An exact transcription of all the records is required, minus the images.

Extracted page text data:
++++++++++++++++++++

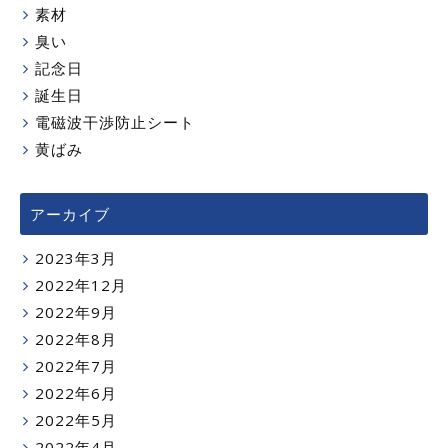
素材
臭い
記念日
誕生日
電磁波干渉防止シート
黄ばみ
アーカイブ
2023年3月
2022年12月
2022年9月
2022年8月
2022年7月
2022年6月
2022年5月
2022年4月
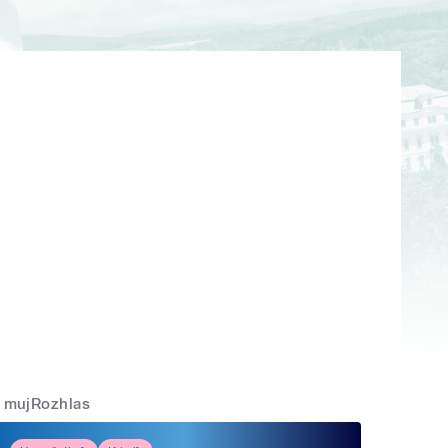
mujRozhlas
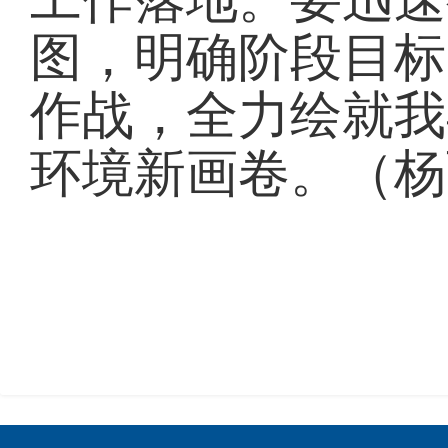
图，明确阶段目标
作战，全力绘就我
环境新画卷。（杨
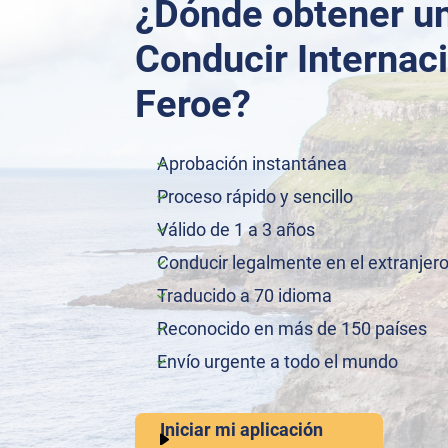
¿Dónde obtener u
Conducir Internaci
Feroe?
Aprobación instantánea
Proceso rápido y sencillo
Válido de 1 a 3 años
Conducir legalmente en el extranjer
Traducido a 70 idioma
Reconocido en más de 150 países
Envío urgente a todo el mundo
Iniciar mi aplicación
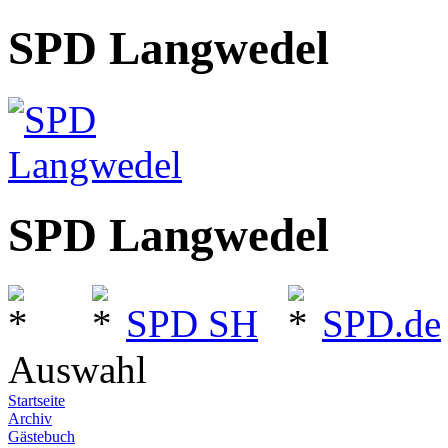
SPD Langwedel
SPD Langwedel
SPD SH
SPD.de
Auswahl
Startseite
Archiv
Gästebuch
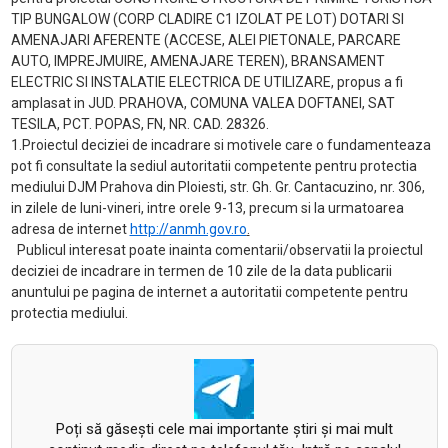
TIP BUNGALOW (CORP CLADIRE C1 IZOLAT PE LOT) DOTARI SI
AMENAJARI AFERENTE (ACCESE, ALEI PIETONALE, PARCARE
AUTO, IMPREJMUIRE, AMENAJARE TEREN), BRANSAMENT
ELECTRIC SI INSTALATIE ELECTRICA DE UTILIZARE, propus a fi
amplasat in JUD. PRAHOVA, COMUNA VALEA DOFTANEI, SAT
TESILA, PCT. POPAS, FN, NR. CAD. 28326.
1.Proiectul deciziei de incadrare si motivele care o fundamenteaza
pot fi consultate la sediul autoritatii competente pentru protectia
mediului DJM Prahova din Ploiesti, str. Gh. Gr. Cantacuzino, nr. 306,
in zilele de luni-vineri, intre orele 9-13, precum si la urmatoarea
adresa de internet
http://anmh.gov.ro
.
Publicul interesat poate inainta comentarii/observatii la proiectul
deciziei de incadrare in termen de 10 zile de la data publicarii
anuntului pe pagina de internet a autoritatii competente pentru
protectia mediului.
Poți să găsești cele mai importante știri și mai mult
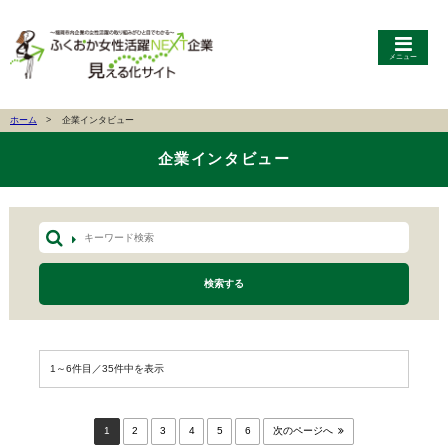
メニュー
ホーム
企業インタビュー
企業インタビュー
検索する
1～6件目／35件中を表示
1
2
3
4
5
6
次のページへ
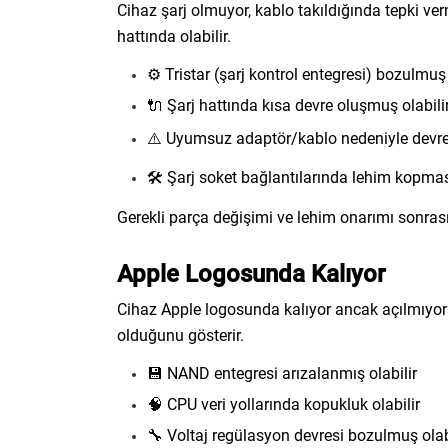
Cihaz şarj olmuyor, kablo takıldığında tepki ve
hattında olabilir.
⚙️ Tristar (şarj kontrol entegresi) bozulmuş 
🔌 Şarj hattında kısa devre oluşmuş olabili
⚠️ Uyumsuz adaptör/kablo nedeniyle devre
🛠️ Şarj soket bağlantılarında lehim kopmas
Gerekli parça değişimi ve lehim onarımı sonrası c
Apple Logosunda Kalıyor
Cihaz Apple logosunda kalıyor ancak açılmıyors
olduğunu gösterir.
💾 NAND entegresi arızalanmış olabilir
🧠 CPU veri yollarında kopukluk olabilir
🔧 Voltaj regülasyon devresi bozulmuş olab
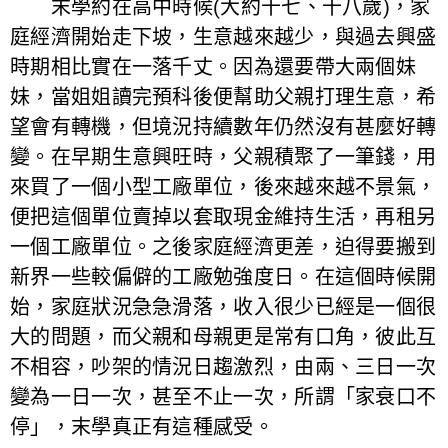
末學約在高中時候(大約十七、十八歲)，家
庭經濟開始走下坡，生意越來越少，與過去興盛
時期相比實在一落千丈。因為還要帶大兩個妹
妹，當姐姐讀完預科後便幫助父親打理生意，希
望會有轉機，但境況持續數年仍然沒有甚麼好轉
變。在早期生意興旺時，父親積聚了一筆錢，用
來買了一個小型工廠單位，後來越來越不景氣，
便把這個單位賣掉以套取現金維持生活，再租另
一個工廠單位。之後家庭經濟更差，迫得要搬到
新界一些較偏僻的工廠勉強度日。在這個時候開
始，家庭狀況急急滑落，收入很少已經是一個很
大的問題，而父親和母親更是常有口角，彼此互
不相容，吵架的情況日趨激烈，由兩、三日一次
變為一日一次，甚至不止一次，所謂「家衰口不
停」，末學真正有這種感受。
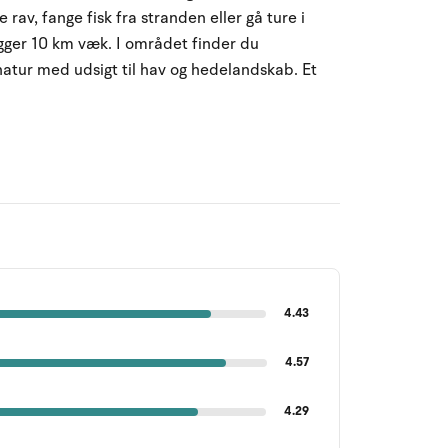
 rav, fange fisk fra stranden eller gå ture i
igger 10 km væk. I området finder du
natur med udsigt til hav og hedelandskab.
Et
4.43
4.57
4.29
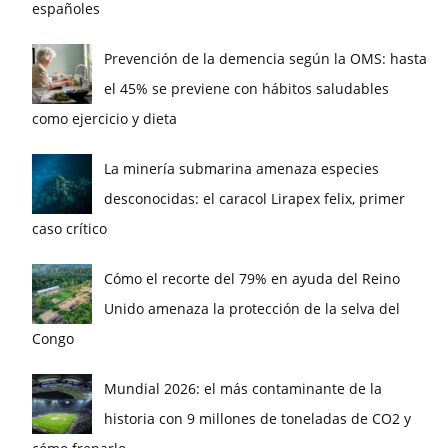
españoles
Prevención de la demencia según la OMS: hasta
el 45% se previene con hábitos saludables
como ejercicio y dieta
La minería submarina amenaza especies
desconocidas: el caracol Lirapex felix, primer
caso crítico
Cómo el recorte del 79% en ayuda del Reino
Unido amenaza la protección de la selva del
Congo
Mundial 2026: el más contaminante de la
historia con 9 millones de toneladas de CO2 y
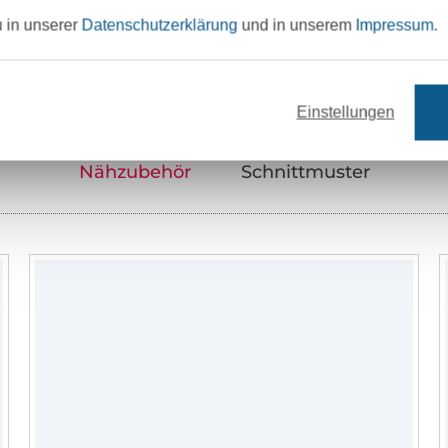
Unser Tipp: Das passt dazu
u in unserer
Datenschutzerklärung
und in unserem
Impressum
.
Einstellungen
Nähzubehör
Schnittmuster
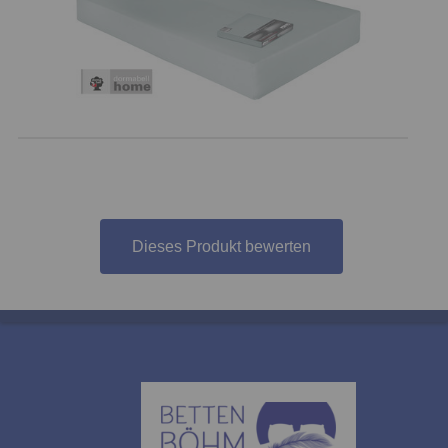
Dieses Produkt bewerten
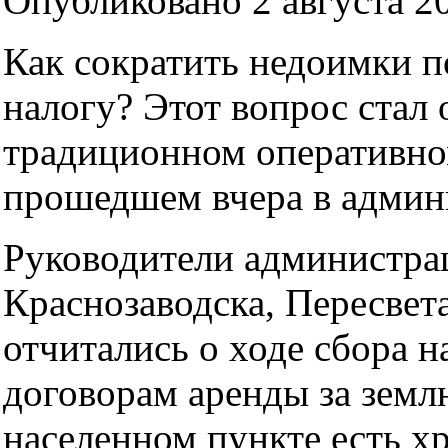
Опубликовано 2 августа 20
Как сократить недоимки п
налогу? Этот вопрос стал
традиционном оперативно
прошедшем вчера в админ
Руководители администра
Краснозаводска, Пересвет
отчитались о ходе сбора н
договорам аренды за земл
населенном пункте есть х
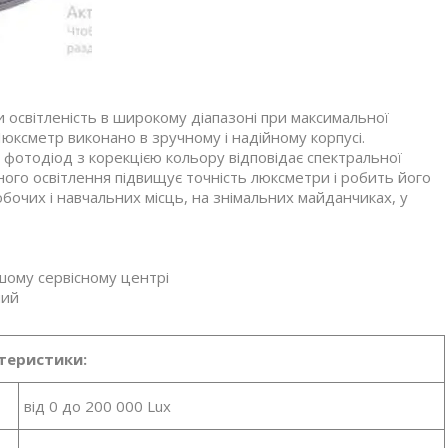
освітленість в широкому діапазоні при максимальної
Люксметр виконано в зручному і надійному корпусі.
 фотодіод з корекцією кольору відповідає спектральної
чного освітлення підвищує точність люксметри і робить його
обочих і навчальних місць, на знімальних майданчиках, у
шому сервісному центрі
ний
теристики:
від 0 до 200 000 Lux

++++++++++++++++++++

(RESULT OF THE TASK)
素材
臭い
記念日
誕生日
電磁波干渉防止シート
黄ばみ
アーカイブ
2023年3月
2022年12月
2022年9月
2022年8月
2022年7月
2022年6月
2022年5月
2022年4月
mujRozhlas
图，明确阶段目标
作战，全力绘就我
环境新画卷。（杨
¿Dónde obtener u
Conducir Internaci
Feroe?
Aprobación instantánea
Proceso rápido y sencillo
Válido de 1 a 3 años
Conducir legalmente en el extranjer
Traducido a 70 idioma
Reconocido en más de 150 países
Envío urgente a todo el mundo
Iniciar mi aplicación
SPD Langwedel
SPD Langwedel
SPD SH
SPD.de
Auswahl
Startseite
Archiv
Gästebuch
TIP BUNGALOW (CORP CLADIRE C1 IZOLAT PE LOT) DOTARI SI
AMENAJARI AFERENTE (ACCESE, ALEI PIETONALE, PARCARE
AUTO, IMPREJMUIRE, AMENAJARE TEREN), BRANSAMENT
ELECTRIC SI INSTALATIE ELECTRICA DE UTILIZARE, propus a fi
amplasat in JUD. PRAHOVA, COMUNA VALEA DOFTANEI, SAT
TESILA, PCT. POPAS, FN, NR. CAD. 28326.
1.Proiectul deciziei de incadrare si motivele care o fundamenteaza
pot fi consultate la sediul autoritatii competente pentru protectia
mediului DJM Prahova din Ploiesti, str. Gh. Gr. Cantacuzino, nr. 306,
in zilele de luni-vineri, intre orele 9-13, precum si la urmatoarea
adresa de internet
http://anmh.gov.ro
.
Publicul interesat poate inainta comentarii/observatii la proiectul
deciziei de incadrare in termen de 10 zile de la data publicarii
anuntului pe pagina de internet a autoritatii competente pentru
protectia mediului.
Poți să găsești cele mai importante știri și mai mult
メニュー
ホーム
企業インタビュー
企業インタビュー
検索する
1～6件目／35件中を表示
1
2
3
4
5
6
次のページへ
Cihaz şarj olmuyor, kablo takıldığında tepki ve
hattında olabilir.
⚙️ Tristar (şarj kontrol entegresi) bozulmuş 
🔌 Şarj hattında kısa devre oluşmuş olabili
⚠️ Uyumsuz adaptör/kablo nedeniyle devre
🛠️ Şarj soket bağlantılarında lehim kopmas
Gerekli parça değişimi ve lehim onarımı sonrası c
Apple Logosunda Kalıyor
Cihaz Apple logosunda kalıyor ancak açılmıyors
olduğunu gösterir.
💾 NAND entegresi arızalanmış olabilir
🧠 CPU veri yollarında kopukluk olabilir
🔧 Voltaj regülasyon devresi bozulmuş olab
末學約在高中時候(大約十七、十八歲)，家
庭經濟開始走下坡，生意越來越少，與過去興盛
時期相比實在一落千丈。因為還要帶大兩個妹
妹，當姐姐讀完預科後便幫助父親打理生意，希
望會有轉機，但境況持續數年仍然沒有甚麼好轉
變。在早期生意興旺時，父親積聚了一筆錢，用
來買了一個小型工廠單位，後來越來越不景氣，
便把這個單位賣掉以套取現金維持生活，再租另
一個工廠單位。之後家庭經濟更差，迫得要搬到
新界一些較偏僻的工廠勉強度日。在這個時候開
始，家庭狀況急急滑落，收入很少已經是一個很
大的問題，而父親和母親更是常有口角，彼此互
不相容，吵架的情況日趨激烈，由兩、三日一次
變為一日一次，甚至不止一次，所謂「家衰口不
停」，末學真正有這種感受。
 rav, fange fisk fra stranden eller gå ture i
igger 10 km væk. I området finder du
natur med udsigt til hav og hedelandskab.
Et
4.43
4.57
4.29
españoles
Prevención de la demencia según la OMS: hasta
el 45% se previene con hábitos saludables
como ejercicio y dieta
La minería submarina amenaza especies
desconocidas: el caracol Lirapex felix, primer
caso crítico
Cómo el recorte del 79% en ayuda del Reino
Unido amenaza la protección de la selva del
Congo
Mundial 2026: el más contaminante de la
historia con 9 millones de toneladas de CO2 y
Unser Tipp: Das passt dazu
u in unserer
Datenschutzerklärung
und in unserem
Impressum
.
Einstellungen
Nähzubehör
Schnittmuster
Dieses Produkt bewerten
Опубликовано 2 августа 20
Как сократить недоимки п
налогу? Этот вопрос стал
традиционном оперативно
прошедшем вчера в админ
Руководители администра
Краснозаводска, Пересвет
отчитались о ходе сбора н
договорам аренды за земл
населенном пункте есть х
освітленість в широкому діапазоні при максимальної
Люксметр виконано в зручному і надійному корпусі.
 фотодіод з корекцією кольору відповідає спектральної
чного освітлення підвищує точність люксметри і робить його
обочих і навчальних місць, на знімальних майданчиках, у
шому сервісному центрі
ний
теристики:
від 0 до 200 000 Lux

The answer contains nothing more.